El plenario 71 será recordado como uno de los momentos clave de la Convención Constitucional. Una maciza mayoría rechazó la primera propuesta de la comisión de Sistema político. En un contexto de recriminaciones recíprocas, los denominados “colectivos” conjugaron el verbo divino y acordaron el voto en contra a efectos de “seguir conversando”. Esta dinámica teatral, a ratos chapucera e improductiva, se ha repetido asiduamente en las últimas semanas. La mecánica del fenómeno parece similar: comisiones entusiastas que sucumben ante un plenario insomne.
El entusiasmo, como fenómeno social, ha sido analizado por filósofos de diversas tradiciones, desde el prusiano Kant hasta el parisino Lyotard. La representación más plena ocurriría en contextos revolucionarios, donde los dirigentes políticos —empujados por su interpretación del clamor popular— se embarcan en fiebres apocalípticas. El fondo conceptual, agudamente observado por Lyotard en la crítica kantiana de la historia, es el advenimiento de una forma de razonar que subvierte a las instituciones públicas. Esta subversión de lo político ocurre desde dentro de las instituciones y las transforma en tribunales de lo “histórico-político”. Así, el discurso público es subvertido y utilizado como guillotina judicial a fin de ajustar cuentas con aquel elemento histórico-político que es llevado al banquillo. La dinámica entusiasta deviene, entonces, en un juicio. Este constituye un tópico central de la literatura revolucionaria, desde Robespierre hasta los tribunales populares de Ciudad Gótica.

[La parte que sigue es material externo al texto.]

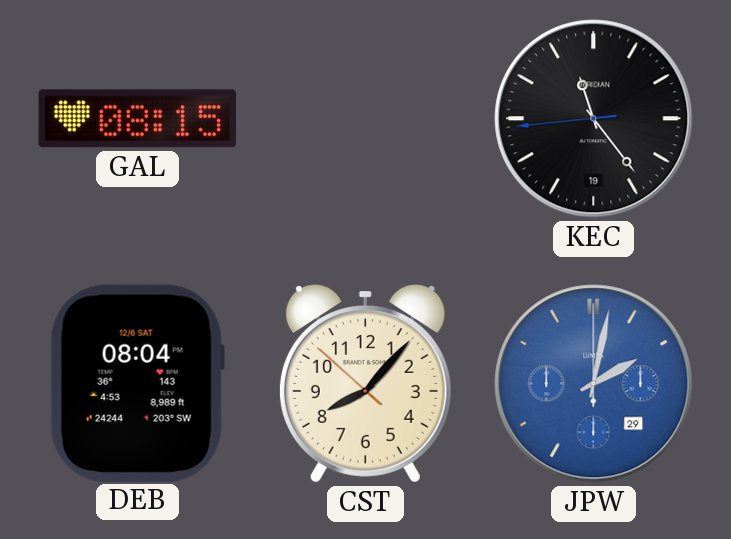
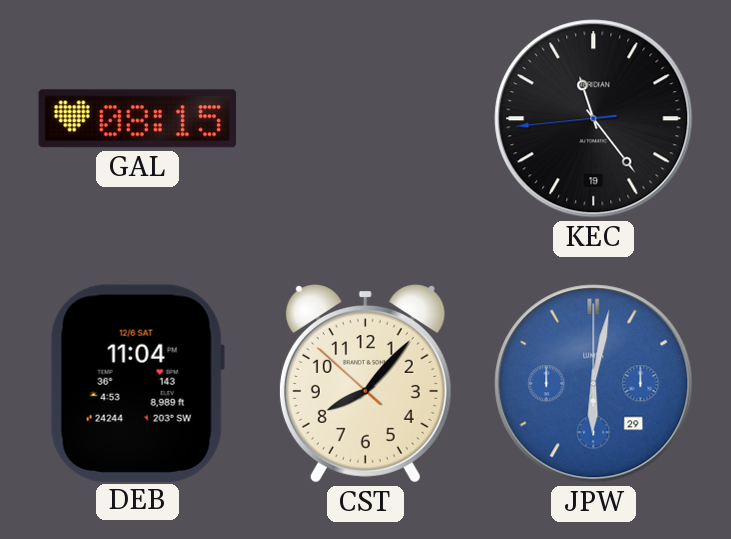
DEB: 08:04 -> 11:04
JPW: 2:02 -> 6:02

Guardando las hiperbólicas distancias, podemos observar que las comisiones temáticas de la Convención Constitucional funcionan en base a una dinámica entusiasta. Esta fenomenología es visible en las actas, grabaciones y discursos. Invariablemente, los registros de cada comisión dan cuenta de un enemigo, siempre enarbolado como concepto amplio, difuso y polisémico. Obsérvese, por ejemplo, cómo la mayoría que conduce la comisión de Medio ambiente se erige, discursivamente, contra el extractivismo. A su vez, el grueso de integrantes de la comisión de Forma de Estado se articula contra el centralismo. Por su parte, el neoliberalismo se esgrime cual raíz venenosa detrás de las políticas subsidiarias que serían enfrentadas, en la retórica, por la comisión de Derechos Fundamentales y la comisión de Principios constitucionales.
Las comisiones enjuician al Estado, invariablemente, pues siempre es el Estado el responsable de esto, lo otro y lo de más allá. Son centenares de intervenciones en comisión, una tras otra, que recurren a la misma estrategia discursiva. El extractivismo, el presidencialismo, el neoliberalismo, el centralismo, todos plasmados en el Estado, siempre culpable de aquello que se imputa. Solución, entonces, un articulado que sea la sentencia histórico-política del proceso seguido en la comisión. Cada paso, obviamente, vigilado por sacrosantas metodologías creadas con el mismo entusiasmo. Así las cosas, cada convencional se ve movido a “militar” en su propia comisión y no en su “colectivo”, pues es la comisión ese espacio entusiasta donde pueden verter su deseo de hacer justicia.
Y al llegar la votación plenaria, esta dinámica se invierte. Los colectivos actúan como freno de sus miembros entusiastas, pues es ahora el plenario el que enjuicia a la comisión respectiva por haber “perdido una oportunidad histórica”. Los integrantes de la mayoría que redactó los artículos de la comisión guillotinada se dejan ver avergonzados, superados, aunque siempre prestos a volver a intentarlo. Eso, hasta que dura el entusiasmo. Así fracasan las comisiones.